Lazzara adds that community health workers especially make sense as the industry turns toward value-based care like the shared-risk model used by AHN and Highmark. Dr. Kale notes that deploying a large-scale CHW model gets complicated in the traditional fee-for-service model due to conflicting financial incentives.
“If your end goal is better health outcomes, improved patient and clinician experience, and reduction in cost of care, community health workers can be incredibly valuable,” he explains. “Health plan and health systems working together in an integrated approach using a value-based model is an ideal way to stand up such an operating model that can be scaled across multiple geographies.”
Recruitment and retainment
In addition to financial challenges, there are workforce development considerations that are critical to building a strong bench of CHWs.
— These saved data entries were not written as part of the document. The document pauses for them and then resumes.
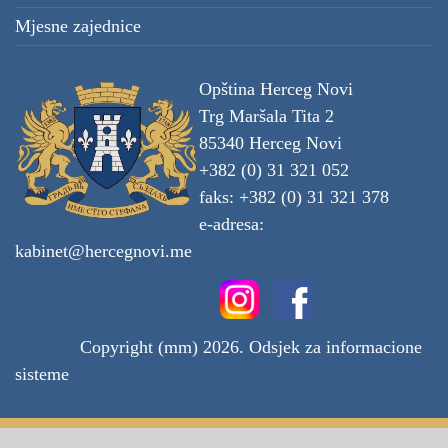
Mjesne zajednice
Opština Herceg Novi
Trg Maršala Tita 2
85340 Herceg Novi
+382 (0) 31 321 052
faks: +382 (0) 31 321 378
e-adresa:
kabinet@hercegnovi.me
Copyright (mm) 2026. Odsjek za informacione
sisteme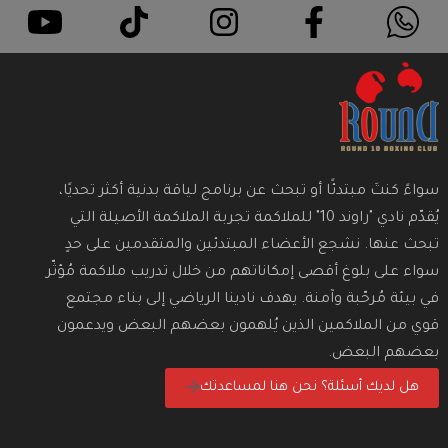
سواءً كنتَ مبتدئًا أو تبحث عن برنامج لياقة بدنية أكثر تحديًا،
يُقدّم نادي "راوند 10" للملاكمة تجربة الملاكمة الأصيلة التي
تبحث عنها. نشجع الأعضاء المبتدئين والمتقدمين على حدٍ
سواء على بلوغ أقصى إمكاناتهم من خلال تدريب ملاكمة مُؤثّر
في بيئة مُرحّبة وآمنة. يهدف نادينا الرياضي إلى بناء مجتمع
قوي من الملاكمين الذين يُلهمون بعضهم البعض ويدعمون
بعضهم البعض.
هل لديك أسئلة؟ نحن هنا لمساعدتك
All three leaders agree that the essential element shared experience can also bring challenges to recruiting and retaining CHWs.
For example, the AHN Center for Inclusion Health has CHWs dedicated to its programs for substance use recovery, street medicine, transgender health, post-incarceration transition, and more.
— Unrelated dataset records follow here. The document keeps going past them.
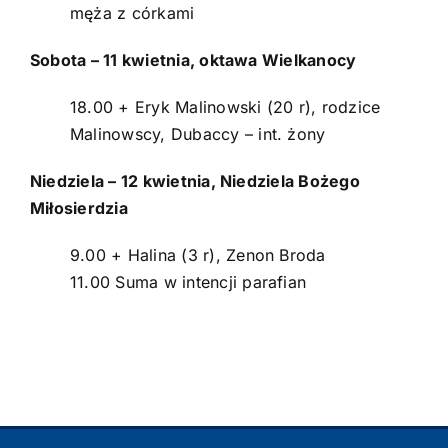
męża z córkami
Sobota – 11 kwietnia, oktawa Wielkanocy
18.00 + Eryk Malinowski (20 r), rodzice
Malinowscy, Dubaccy – int. żony
Niedziela – 12 kwietnia, Niedziela Bożego
Miłosierdzia
9.00 + Halina (3 r), Zenon Broda
11.00 Suma w intencji parafian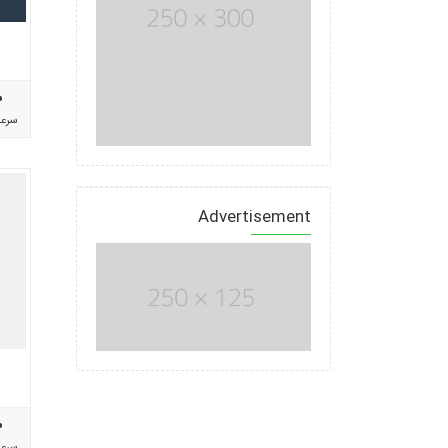
%
سرع
Advertisement
%
سرع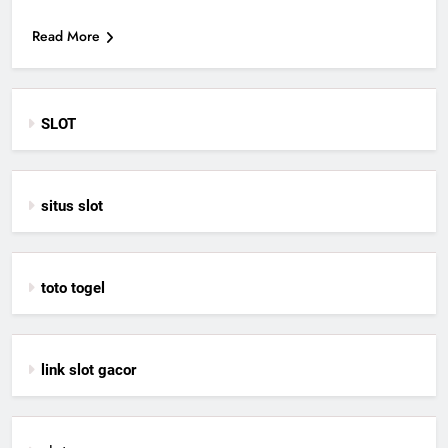
Read More
SLOT
situs slot
toto togel
link slot gacor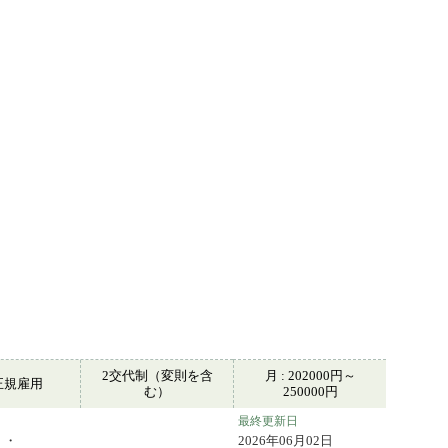
2交代制（変則を含
月 : 202000円～
正規雇用
む）
250000円
最終更新日
・・
2026年06月02日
“We had to recruit in different ways for each of those positions,” Lazzara says.
Additionally, many individuals who are best qualified for CHW roles because of their background and experiences may have a hard time navigating corporate HR processes.
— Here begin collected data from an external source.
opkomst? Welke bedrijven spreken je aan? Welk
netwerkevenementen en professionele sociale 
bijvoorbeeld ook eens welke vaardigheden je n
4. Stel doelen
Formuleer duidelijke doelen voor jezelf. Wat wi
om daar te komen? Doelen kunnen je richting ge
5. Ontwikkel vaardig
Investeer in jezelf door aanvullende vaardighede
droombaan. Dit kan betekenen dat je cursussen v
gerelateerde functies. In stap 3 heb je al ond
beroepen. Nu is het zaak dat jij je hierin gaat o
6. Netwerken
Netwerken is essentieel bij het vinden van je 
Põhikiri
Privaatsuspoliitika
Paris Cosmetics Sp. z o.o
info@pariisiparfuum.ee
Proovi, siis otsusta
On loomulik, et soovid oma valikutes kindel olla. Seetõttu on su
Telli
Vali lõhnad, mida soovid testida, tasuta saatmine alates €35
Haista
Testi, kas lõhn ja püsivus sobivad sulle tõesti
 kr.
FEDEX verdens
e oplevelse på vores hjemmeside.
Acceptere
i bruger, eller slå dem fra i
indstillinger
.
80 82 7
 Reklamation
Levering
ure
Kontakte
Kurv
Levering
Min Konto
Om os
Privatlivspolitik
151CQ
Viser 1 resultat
“Not having a paper application, requiring an online application that is a barrier to many people,” Lazzara says. “Background checks, required references, expectations around what to wear there can be a lot of potential barriers for people who are otherwise well qualified to be CHWs.”
Duffield reinforces the point that tailoring recruitment to a given need and community will be more successful than relying on one-size-fits-all corporate approaches.
“Recruiting community health workers is a challenge,” she says. “We have seen various models, and we've talked to potential partners who have developed recruitment programs, and what works is a very grassroots approach to finding the best candidates for a specific community.”
Moving beyond hiring and recruitment, as with any other role, there also needs to be adequate training and a clear path for advancement. Without that, retention becomes a challenge.
“To truly have a successful, sustainable CHW model that impacts engagement and behavior change, you not only need to hire the right CHWs, you also need to make sure they have a career path in your organization,” Dr. Kale explains. “One of the biggest challenges you often see is high CHW turnover.”
Seeing the potential value of CHWs is a critical first step. But, especially for large organizations, that’s just the start of a journey that also requires overcoming financial and workforce challenges and effectively integrating CHWs into holistic care models. Success relies heavily on key decisions about where and how CHWs are deployed and ongoing commitment to making the model work.
As Dr. Kale puts it: “Execution is 90% of why a CHW model will succeed or fail.”
In future articles of this series, we will dive into how different parts of the Highmark Health organization already work with CHWs to improve health for various populations.